Di Balik Kompensasi Korsel ke Korban Kerja Paksa Jepang
Faktor utama rekonsiliasi Korsel dan Jepang adalah ancaman geopolitik dari Korut
REPUBLIKA.CO.ID, SEOUL -- Pemerintah Korea Selatan pada Senin (6/3/2023) mengatakan, perusahaan yang terlibat kerja paksa akan memberi kompensasi kepada orang-orang yang dipaksa bekerja di bawah pendudukan Jepang pada periode 1910-1945. Langkah ini merupakan upaya Korea Selatan untuk mengakhiri perselisihan dengan Jepang.
Proposal itu disambut di Tokyo, tetapi menghadapi reaksi langsung dari beberapa korban dan partai oposisi utama Korea Selatan, yang menuduh pemerintah menyerah kepada Jepang. Presiden Amerika Serikat (AS) Joe Biden mendesak Korea Selatan dan Jepang untuk berdamai. Biden menyambut baik upaya Korea Selatan untuk memberikan kompensasi kepada korban kerja paksa. Biden menyebut keputusan ini sebagai terobosan perdamaian.
Sumber pemerintah Jepang yang dekat dengan Perdana Menteri Fumio Kishida mengatakan kepada wartawan, Amerika Serikat telah menekan kedua negara untuk berdamai. Tetapi faktor utama yang memicu dorongan Presiden Korea Selatan Yoon Suk-yeol untuk rekonsiliasi adalah ancaman geopolitik dari Korea Utara.
Ketidaksepakatan tentang tenaga kerja dan wanita yang dipaksa masuk ke rumah pelacuran militer Jepang, telah mengganggu hubungan antara dua sekutu penting AS selama bertahun-tahu. Tetapi Presiden Yoon telah mendorong untuk memperbaiki hubungan tersebut.

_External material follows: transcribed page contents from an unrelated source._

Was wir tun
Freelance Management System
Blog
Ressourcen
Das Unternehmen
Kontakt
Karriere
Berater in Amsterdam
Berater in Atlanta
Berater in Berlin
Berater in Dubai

Hubungan Korea Selatan dan Jepang jatuh ke titik terendah dalam beberapa dekade. Hubungan kedua negara semakin renggang setelah Mahkamah Agung Korea Selatan pada 2018 memerintahkan perusahaan-perusahaan Jepang untuk membayar ganti rugi kepada mantan pekerja paksa. Lima belas warga Korea Selatan telah memenangkan kasus itu, tetapi tidak ada yang mendapat kompensasi.

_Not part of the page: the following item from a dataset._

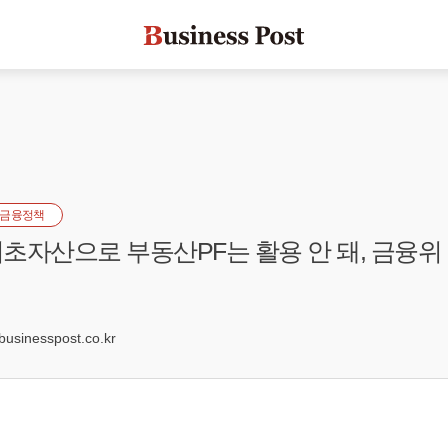
금융정책
초자산으로 부동산PF는 활용 안 돼, 금융
2
sinesspost.co.kr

Jepang mengatakan masalah kompensasi diselesaikan berdasarkan perjanjian 1965. Seoul pertama kali mengajukan proposal ganti rugi pada Januari. Proposal ini memicu reaksi dari para korban dan keluarga mereka karena tidak memasukkan kontribusi dari perusahaan Jepang, termasuk yang diperintahkan oleh pengadilan Korea Selatan untuk membayar ganti rugi.
"Resolusi yang memalukan hari ini adalah hasil dari sikap (pemerintah Korea Selatan) yang secara konsisten rendah terhadap pemerintah Jepang," kata perwakilan dari beberapa korban kerja paksa.

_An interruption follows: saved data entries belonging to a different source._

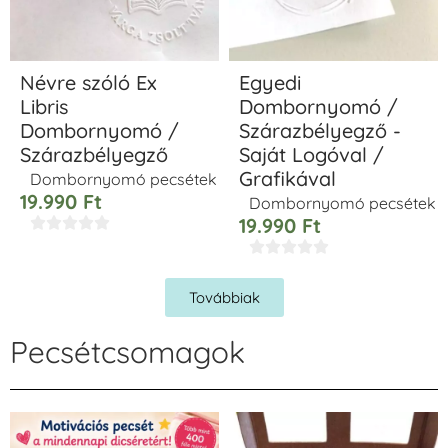
Névre szóló Ex
Egyedi
Libris
Dombornyomó /
Dombornyomó /
Szárazbélyegző -
Szárazbélyegző
Saját Logóval /
Grafikával
Dombornyomó pecsétek
19.990
Ft
Dombornyomó pecsétek
19.990
Ft










Továbbiak
Pecsétcsomagok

Beberapa dari 15 penggugat mengatakan, mereka akan menolak rencana pemerintah dan menyiapkan panggung untuk pertarungan hukum lebih lanjut.
"Itu bukan permintaan maaf yang pantas. Seharusnya tidak pernah seperti ini ketika ada orang yang benar-benar melakukan kesalahan," kata Yang Geum-deok, salah satu korban, kepada wartawan.
Oposisi utama Partai Demokrat mengecam rencana itu sebagai "diplomasi tunduk". Juru bicara Partai Demokrat, An Ho-young, mengatakan, rencana kompensasi ini memalukan negara.
"Perusahaan Jepang yang terlibat dalam kejahatan perang menerima kesenangan bahkan tanpa bergerak, dan pemerintah Jepang berhasil menghilangkan masalah untuk mengulangi pernyataan masa lalu," ujar An.
Perusahaan Korea Selatan termasuk KT&G, Korea Electric Power Corp (KEPCO), dan perusahaan lain mendapat manfaat dari perjanjian tahun 1965 antara Korea Selatan dan Jepang. KT&G mengatakan, mereka sedang memantau diskusi tentang kompensasi bagi korban kerja paksa dengan hati-hati. Perusahaan juga berencana untuk bekerja sama dalam mengimplementasikan perjanjian tersebut. Sementara KEPCO akan meninjau masalah ini.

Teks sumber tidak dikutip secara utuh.